I would use this to drill a hole for a 1/2 bolt

http://www.traditionalwoodworker.com/9_16-Extra-Long-Quality-Brad-Point-Bit-by-Koch-of-Germany/productinfo/623-0780/


----------



## KenBry (Sep 13, 2011)

I should have said i have a 14" 1/2" drill bit.. I just need to get the hole straight


----------



## MT_Stringer (Jul 21, 2009)

Thinking along the lines of the Kreg Pocket Jig, can you take several pieces of scrap lumber, drill your hole in each, then clamp them in place and use them as a guide for your bit?


----------



## FirehouseWoodworking (Jun 9, 2009)

Ken,

My way of doing this would be to cut the leg in half lengthwise.
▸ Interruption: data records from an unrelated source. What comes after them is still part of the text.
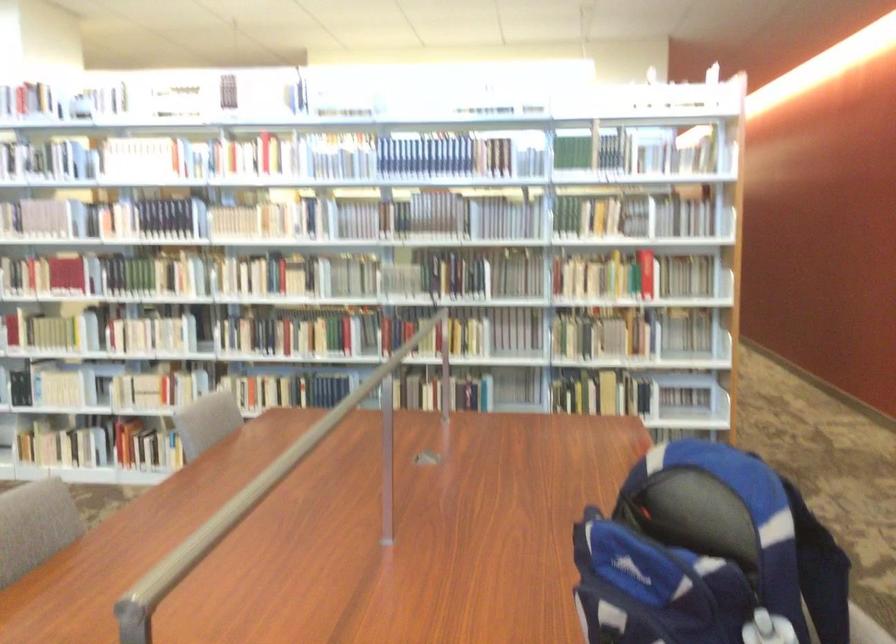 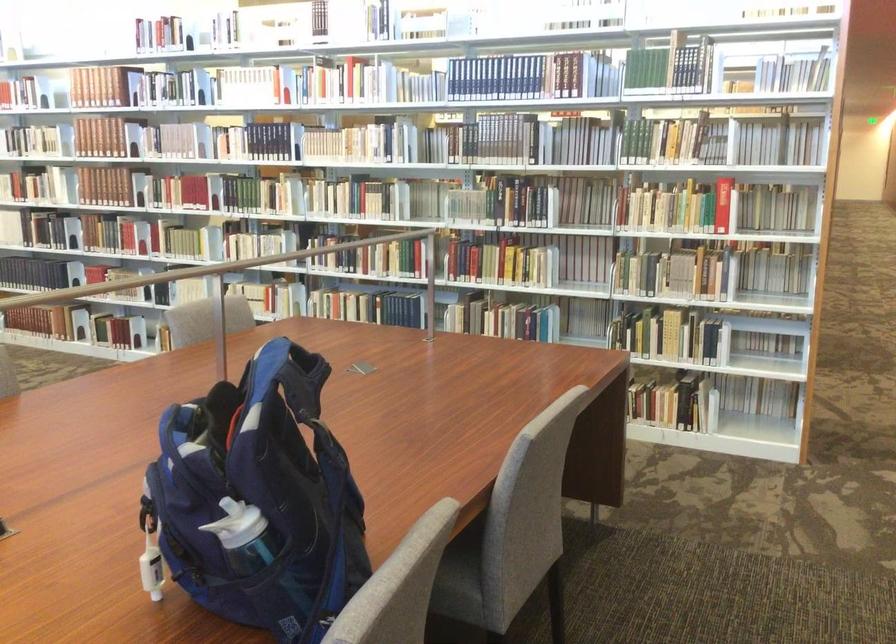 Question: The camera is either moving clockwise (left) or counter-clockwise (right) around the object. The first image is from the beginning of the video and the second image is from the end. Is the camera moving left or right when shooting the video?

Choices:
 (A) Left
 (B) Right

Answer: (B) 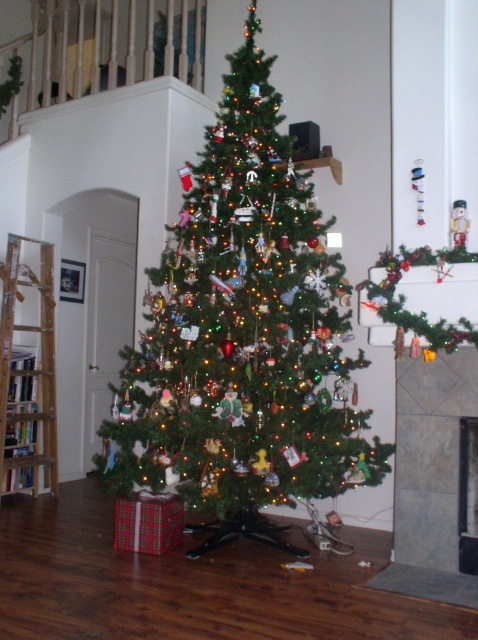 Question: Does wooden ladder at left have a smaller size compared to white marble fireplace at center?

Choices:
 (A) yes
 (B) no

Answer: (B)

Question: Which of the following is the closest to the observer?

Choices:
 (A) tap(445, 387)
 (B) tap(202, 502)
 (C) tap(471, 440)

Answer: (B)

Question: Considering the real-world distances, which object is farthest from the white marble fireplace at center?

Choices:
 (A) green matte christmas tree at center
 (B) wooden ladder at left
 (C) gray tile fireplace at lower right

Answer: (B)

Question: Is gray tile fireplace at lower right wider than wooden ladder at left?

Choices:
 (A) no
 (B) yes

Answer: (A)

Question: Which of these objects is positioned farthest from the gray tile fireplace at lower right?

Choices:
 (A) wooden ladder at left
 (B) white marble fireplace at center

Answer: (A)

Question: Can you confirm if gray tile fireplace at lower right is thinner than wooden ladder at left?

Choices:
 (A) yes
 (B) no

Answer: (A) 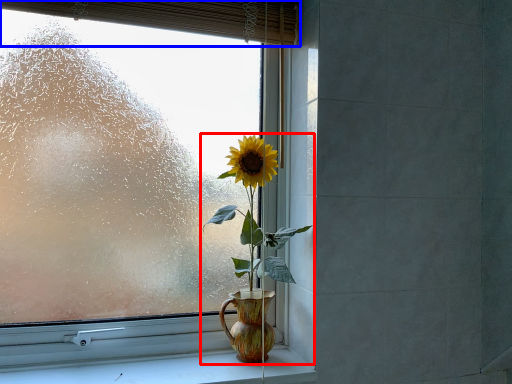 Question: Which of the following is the farthest to the observer, houseplant (highlighted by a red box) or curtain (highlighted by a blue box)?

Choices:
 (A) houseplant
 (B) curtain

Answer: (A) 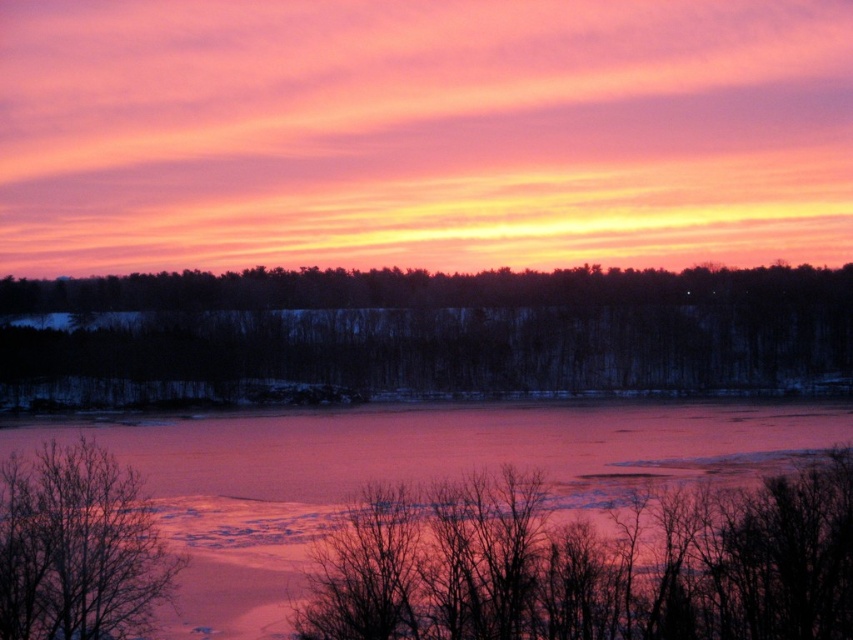 Is point (498, 340) behind point (25, 448)?

Yes, it is.

Is dark brown bark at center positioned at the back of pink ice at center?

Yes.

Measure the distance between point (x=312, y=380) and camera.

Point (x=312, y=380) and camera are 405.34 feet apart from each other.

Locate an element on the screen. The width and height of the screenshot is (853, 640). dark brown bark at center is located at coordinates (427, 333).

Is pink ice at center thinner than bare branches at lower left?

No, pink ice at center is not thinner than bare branches at lower left.

Can you confirm if pink ice at center is positioned to the left of bare branches at lower left?

Indeed, pink ice at center is positioned on the left side of bare branches at lower left.

Who is more distant from viewer, (148, 481) or (35, 561)?

Positioned behind is point (148, 481).

Where is `pink ice at center`? The height and width of the screenshot is (640, 853). pink ice at center is located at coordinates (399, 468).

Can you confirm if dark brown bark at center is positioned below bare branches at lower left?

Actually, dark brown bark at center is above bare branches at lower left.

Does dark brown bark at center have a lesser width compared to bare branches at lower left?

Incorrect, dark brown bark at center's width is not less than bare branches at lower left's.

Does point (364, 336) lie in front of point (84, 612)?

No, it is behind (84, 612).

Locate an element on the screen. dark brown bark at center is located at coordinates (427, 333). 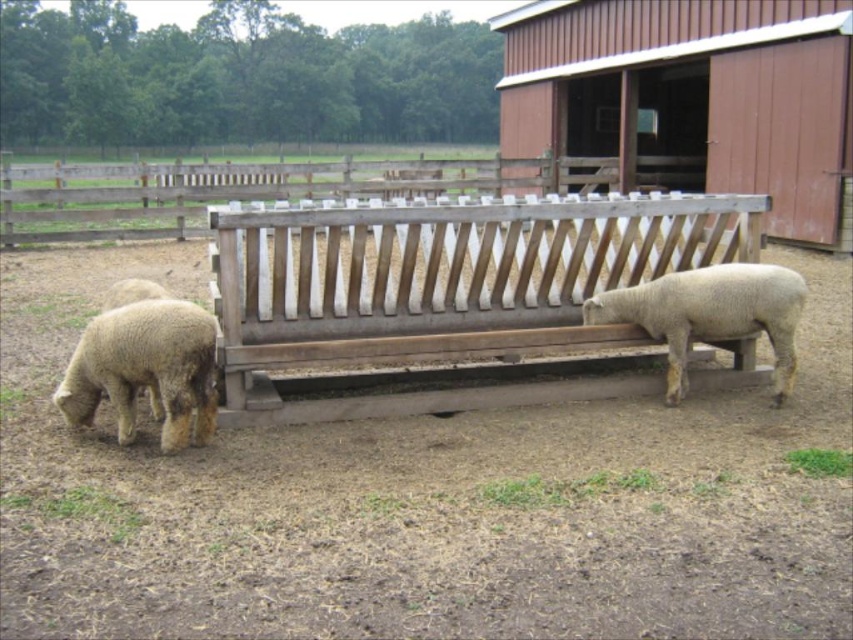 Question: Can you confirm if green leafy grass at lower right is positioned to the left of white woolen sheep at left?

Choices:
 (A) yes
 (B) no

Answer: (B)

Question: Considering the real-world distances, which object is closest to the white woolen sheep at right?

Choices:
 (A) weathered wood bench at center
 (B) white woolen sheep at left
 (C) green leafy grass at lower right

Answer: (A)

Question: Which of the following is the closest to the observer?

Choices:
 (A) (685, 387)
 (B) (115, 298)
 (C) (515, 211)

Answer: (C)

Question: Does white woolen sheep at lower left have a lesser width compared to white woolen sheep at right?

Choices:
 (A) yes
 (B) no

Answer: (A)

Question: Can you confirm if white woolen sheep at right is thinner than white woolen sheep at left?

Choices:
 (A) no
 (B) yes

Answer: (A)

Question: Which point is farther from the camera taking this photo?

Choices:
 (A) (68, 387)
 (B) (343, 308)
 (C) (682, 362)
 (D) (808, 464)

Answer: (B) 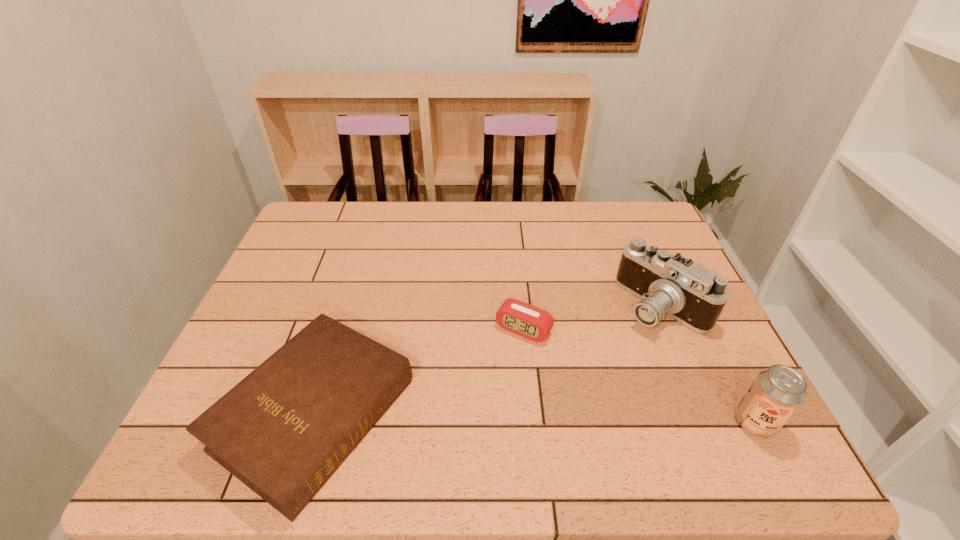 The width and height of the screenshot is (960, 540). Find the location of `vacant space that satisfies the following two spatial constraints: 1. on the front side of the beer can; 2. on the left side of the second object from left to right`. vacant space that satisfies the following two spatial constraints: 1. on the front side of the beer can; 2. on the left side of the second object from left to right is located at coordinates (533, 422). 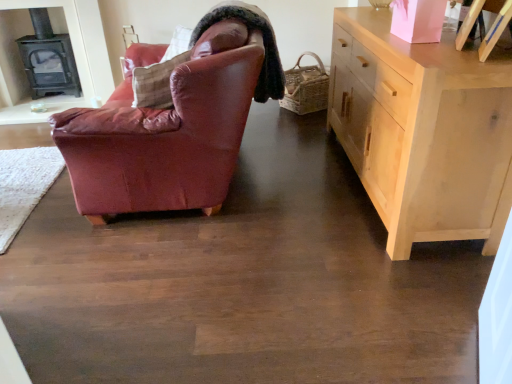 Identify the location of vacant region to the left of light wood cabinet at right. The image size is (512, 384). (238, 236). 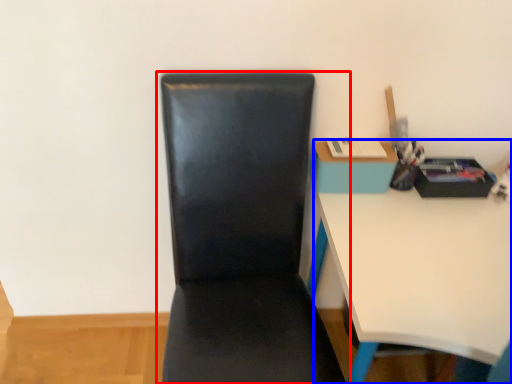 Question: Among these objects, which one is nearest to the camera, chair (highlighted by a red box) or desk (highlighted by a blue box)?

Choices:
 (A) chair
 (B) desk

Answer: (A) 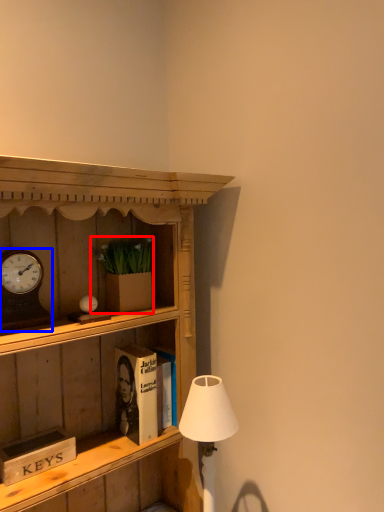 Question: Which point is further to the camera, houseplant (highlighted by a red box) or clock (highlighted by a blue box)?

Choices:
 (A) houseplant
 (B) clock

Answer: (A) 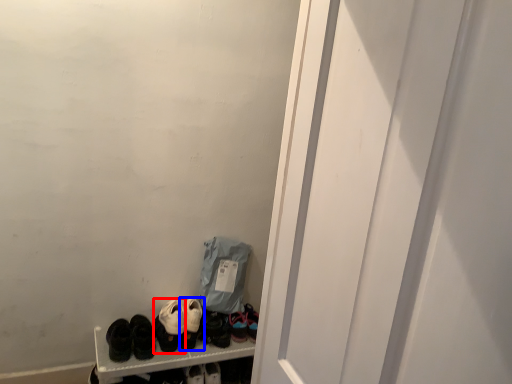 Question: Among these objects, which one is farthest to the camera, footwear (highlighted by a red box) or footwear (highlighted by a blue box)?

Choices:
 (A) footwear
 (B) footwear

Answer: (B)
If you have already cut the legs to final size, you will have to glue on a thin piece of wood to make up for the saw kerf, so that you will get the full size leg back.

Then use a half-inch cove bit to route out half the hole in each respective half of the leg. Then glue the two halves back together. You can run a half-inch auger bit down the hole to remove any glue squeeze out if necessary, but if you're careful during glue-up, you can clean out the bore before the glue hardens.

Good luck. Cheers!


----------



## MakinChips (Apr 30, 2011)

A good source for mirrored plastic is an old cd or dvd disk, just drill right thru the center hole while watching the reflection to keep it square.


----------



## BTimmons (Aug 6, 2011)

When I was drilling dog holes in my bench top, I was fortunate enough to borrow one of these. I think they run about forty bucks at Rockler. You'll need a corded drill (cordless won't have enough power) and a lot of muscle. Start your hole slowly, and once it's established you can really lean into it.


----------



## KenBry (Sep 13, 2011)

This is how I solved my problem.








Using this drill and bit.








I started the holes in the legs through the mortises. Drilled as deep as I could, then I raised the the part to drill deeper with the drill press. This got me a hole that was square and center where I need it. This allowed me to use this part as a drill guide.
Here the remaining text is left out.